Felix Patzi, un sociologue aymara qui brigue un poste de gouverneur sous la même étiquette politique que le président Morales (parti MAS), a été arrêté pour conduite en état d’ivresse le jour même où un décret visant à renforcer les sanctions à l’encontre des automobilistes ivres entrait en vigueur.

Le président a demandé dès lors à Félix Patzi de renoncer à sa candidature, ce dernier a tout d’abord accepté, puis il est revenu sur sa position sous la pression des paysans, et a refusé d’abandonner la campagne électorale.

Les paysans ont décidé dimanche 7 février qu’ils offraient leur soutien à Patzi et qu’il pourrait racheter ainsi son comportement délictueux par un acte de justice communautaire.

Pour ce délit, les membres ont décidé d’imposer une peine à Patzi qui consiste à bâtir 1000 constructions de « adobe » dans le cadre de cette justice.

En échange, ils souhaitent que Patzi puisse poursuivre sa campagne électorale sans être inquiéter par la justice étatale. Ce dernier en larmes à demander pardon au président Morales « Mon président, j’ai manqué à mes devoirs, pardonne-moi mon frère ».

Le gouvernement reste ferme et a décidé de nommer un nouveau candidat.
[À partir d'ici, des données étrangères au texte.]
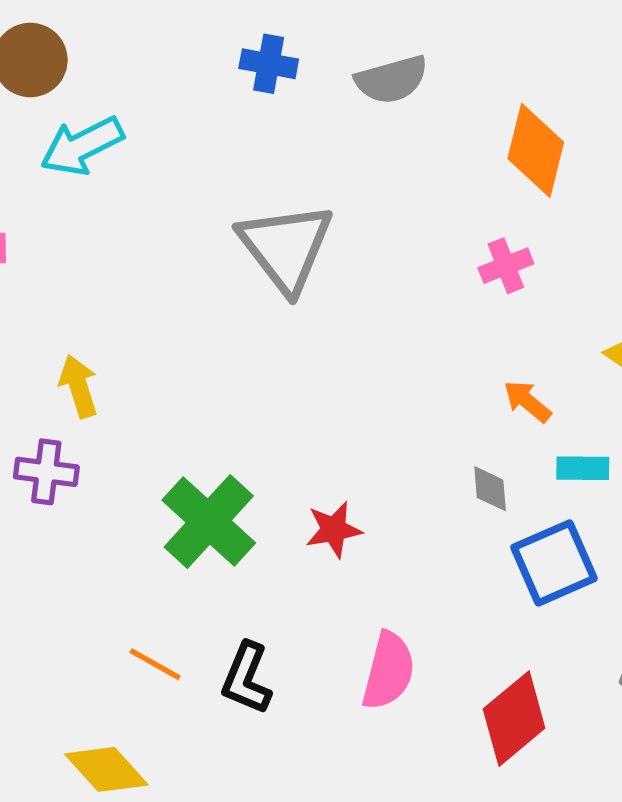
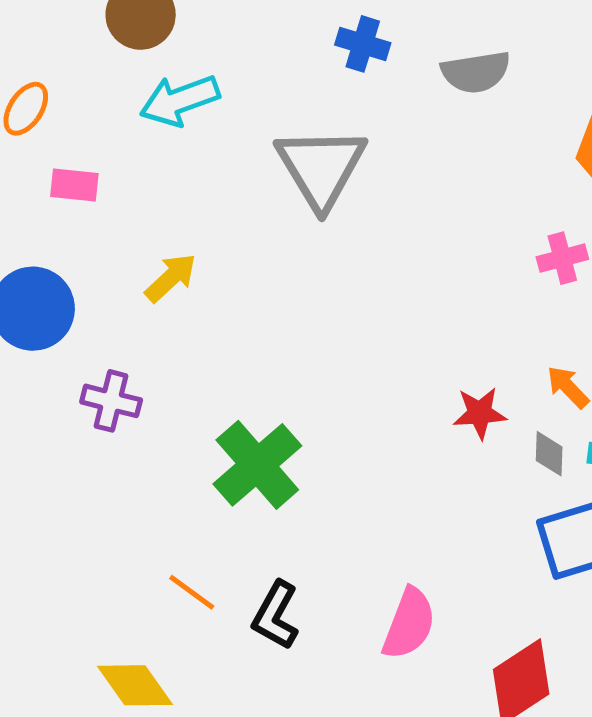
gray triangle: (286, 247) -> (321, 167), moved
yellow arrow: (79, 386) -> (171, 278), moved, turned 58
gray diamond: (490, 489) -> (549, 454), moved
red star: (334, 530) -> (480, 413), moved

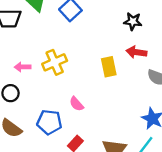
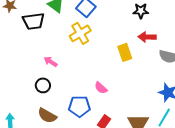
yellow cross: (55, 62) -> (80, 33), moved
pink arrow: (22, 67) -> (51, 62), turned 40

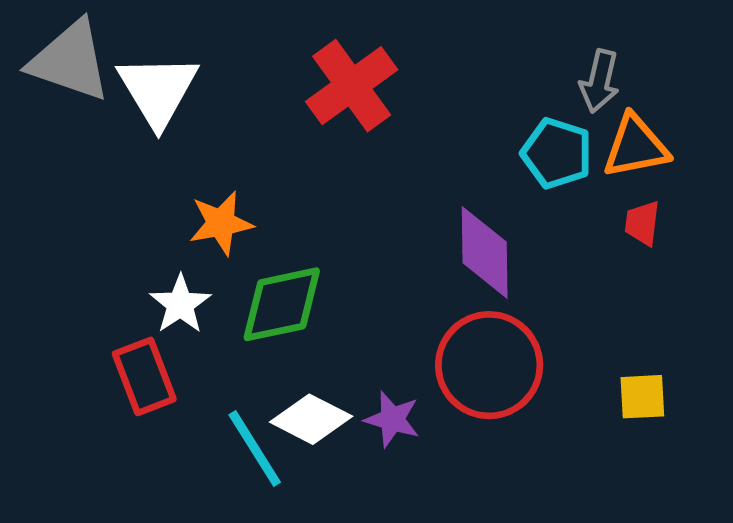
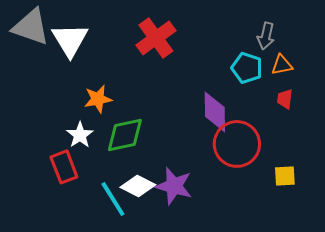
orange triangle: (636, 147) -> (282, 65), size x0.7
red circle: (489, 365) -> (237, 144), moved
purple star: (392, 419) -> (174, 186), size x1.5

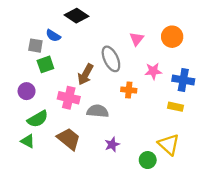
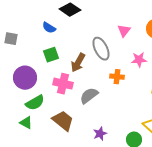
gray square: (35, 46) -> (11, 39), moved
green square: (45, 64) -> (51, 55), moved
purple circle: (27, 91) -> (25, 78), size x1.5
gray semicircle: (98, 111) -> (89, 96), turned -42
purple star: (112, 144) -> (100, 134), moved

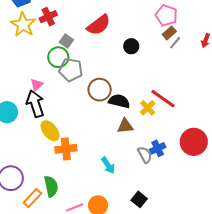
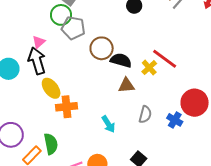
blue cross: (158, 148) -> (175, 120), moved, turned -35
gray semicircle: (145, 155) -> (145, 114), turned 42

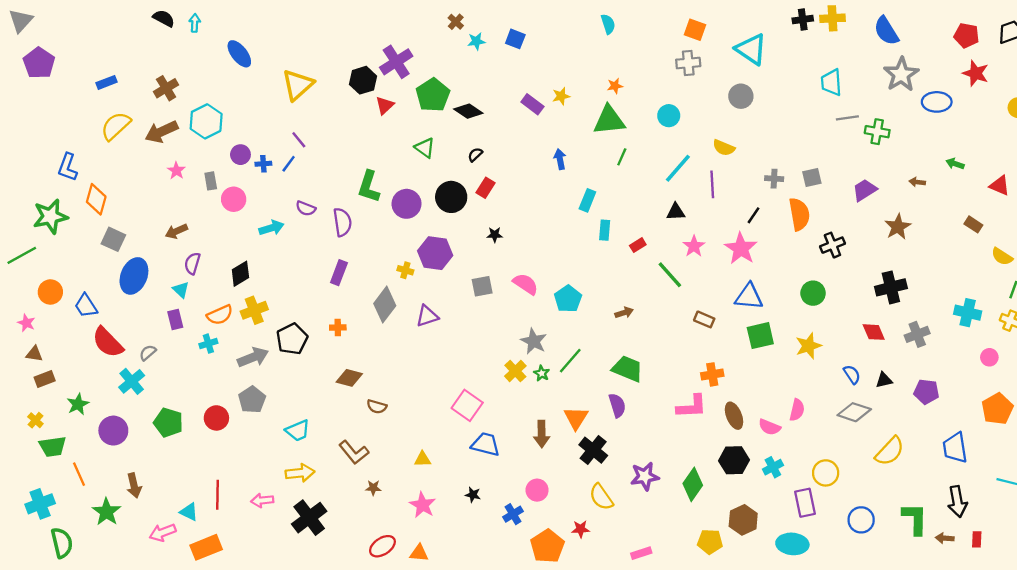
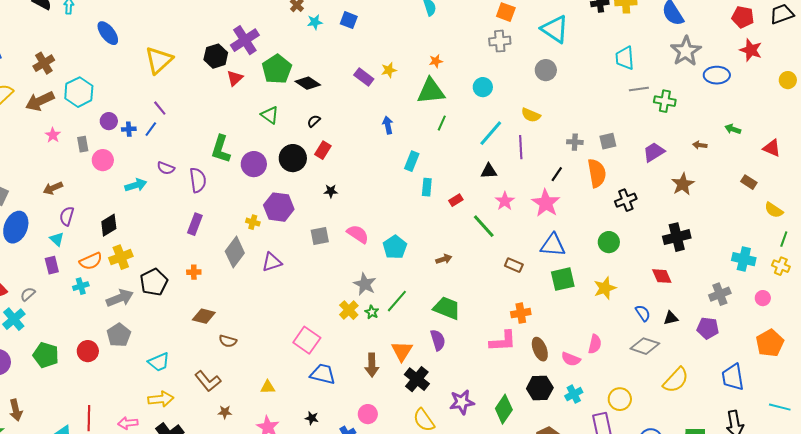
gray cross: (917, 334) -> (720, 294), moved

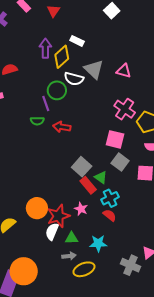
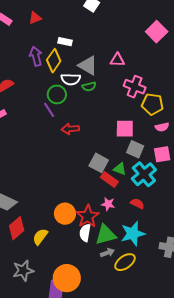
red triangle: (54, 11) -> (35, 18), turned 48
pink cross: (125, 109) -> (135, 87), moved
green semicircle: (37, 121) -> (89, 87), moved
cyan cross: (110, 198) -> (144, 174), moved, size x1.4
green triangle: (72, 238) -> (106, 235), size x1.6
cyan star: (98, 243) -> (133, 234), size x1.4

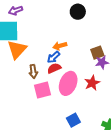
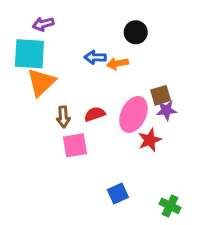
orange arrow: (60, 46) -> (117, 64), moved
blue arrow: (54, 57) -> (95, 57), moved, turned 40
pink ellipse: (68, 83) -> (133, 114), moved

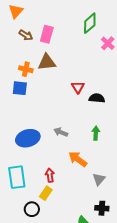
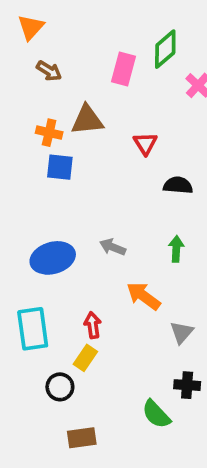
pink rectangle: (47, 34) -> (124, 69), moved
red triangle: (78, 87) -> (145, 144), moved
blue square: (20, 88) -> (60, 167), moved

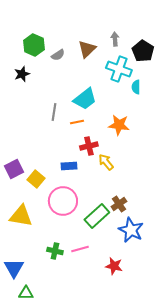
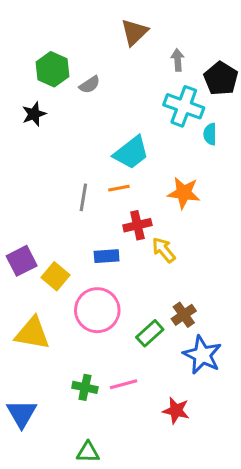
brown triangle: (87, 49) -> (134, 32), moved
gray line: (54, 112) -> (83, 197), moved
green rectangle: (97, 216) -> (150, 333), size x0.7
green triangle: (26, 293) -> (88, 452), moved

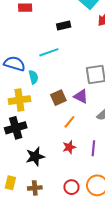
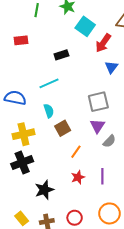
cyan semicircle: (33, 77) -> (49, 111), moved
purple triangle: (81, 96) -> (97, 126), moved, turned 42
yellow rectangle: (10, 183) -> (22, 218), turned -48
red circle: (71, 187) -> (75, 218), moved

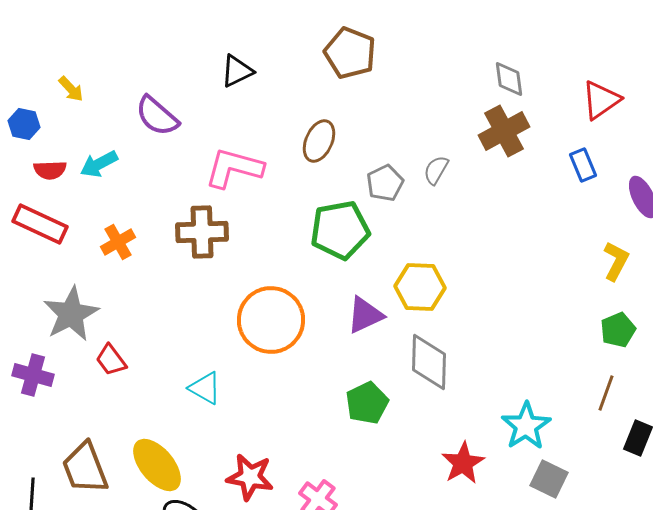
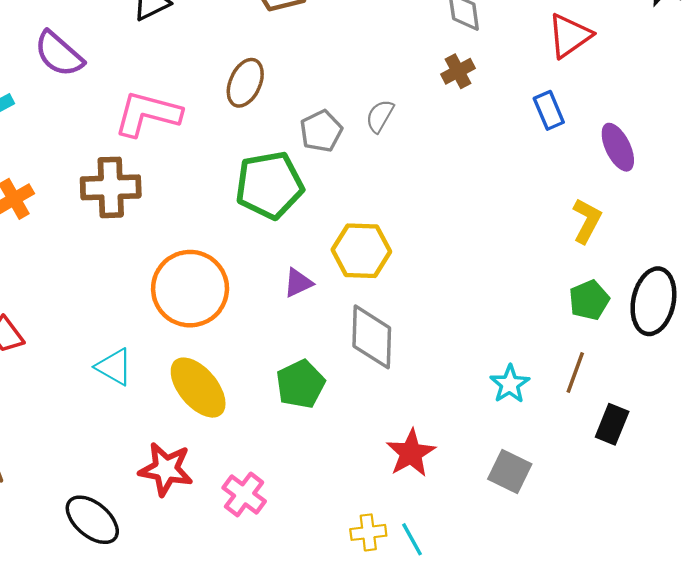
brown cross: (504, 131) -> (458, 71), size x0.6
purple triangle: (365, 315) -> (298, 283), size x0.7
cyan star: (526, 426) -> (510, 384), moved, size x0.7
yellow ellipse: (157, 465) -> (198, 388), moved

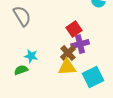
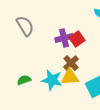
purple cross: (80, 44) -> (64, 38), moved
cyan star: (31, 56) -> (52, 80), moved, size x1.5

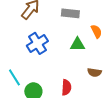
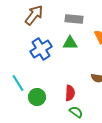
green triangle: (77, 44) -> (70, 43), moved

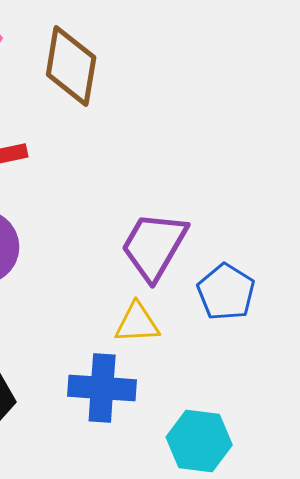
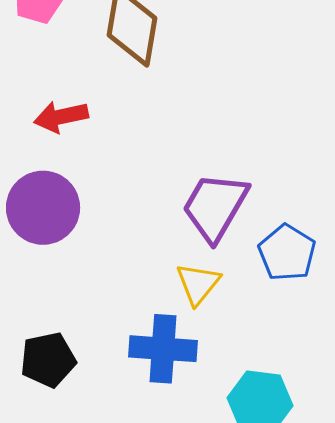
yellow triangle: (137, 323) -> (198, 284), turned -48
Mais où en est donc cette justice communautaire ? Le principe de la « justice communautaire » est inscrit au chapitre « Juridiction indigène, native et paysanne ».

L’ex-président de la Bolivie Cárdenas, lui aussi d’origine aymara, considère que cet acte de justice « n’est qu’une manipulation de ce qu’est censé représenter la justice communautaire ».

Il ajoute qu’au moment des faits, il conduisait sa voiture en ville et non au sein de la communauté, de fait la justice communautaire ne peut s’appliquer dans ces conditions.

En effet,  c’est à la Paz que les autorités ont retiré le permis de conduire à Patzi et l’ont accusé de conduite dangereuse en raison de son état d’ébriété avancé.
Selon Cárdenas, qui est considéré comme un opposant au président Evo Morales, « ladite justice communautaire aux mains de l’actuel gouvernement est utilisée pour nuire aux adversaires et couvrir les méfaits des partisans de Morales ».

Un proche du président qui jouit de sa confiance a rétorqué que ce qu’on fait les paysans est « attiré l’attention de Patzi afin qu’il prenne conscience de l’avoir qu’il a commise. » Il n’a pas précisé si cette décision était du ressort de la justice communautaire et a évité ainsi toute polémique, cependant il a réitéré que ce dernier devait renoncer à la candidature. 

Cárdenas revient sur des faits antérieurs qui selon lui ne méritaient pas l’intervention de la justice communautaire et qu’il juge comme des sanctions visant uniquement à neutraliser l’opposition. 

Il fait ainsi référence à la volée subie par le dirigeant indigène de l’opposition, Marcial Fabricano.

Cárdenas a vu sa propre maison assiègée par des paysans, puis brûlée, au moment où il faisait campagne contre l’approbation de la constitution. Il y a également le cas de la député Marleny Paredes qui a vu sa propriété réquisitionné à los Yungas suite à un acte de justice communautaire.

Ces exemples, selon Cárdenas , ne sont pas des actes de justice communautaire. Il assure de fait que ce type de justice nécessite une réglémentation, elle doit s’appliquer au sein des communautés indigènes mais uniquement pour régler des problèmes internes et non des différents politiques.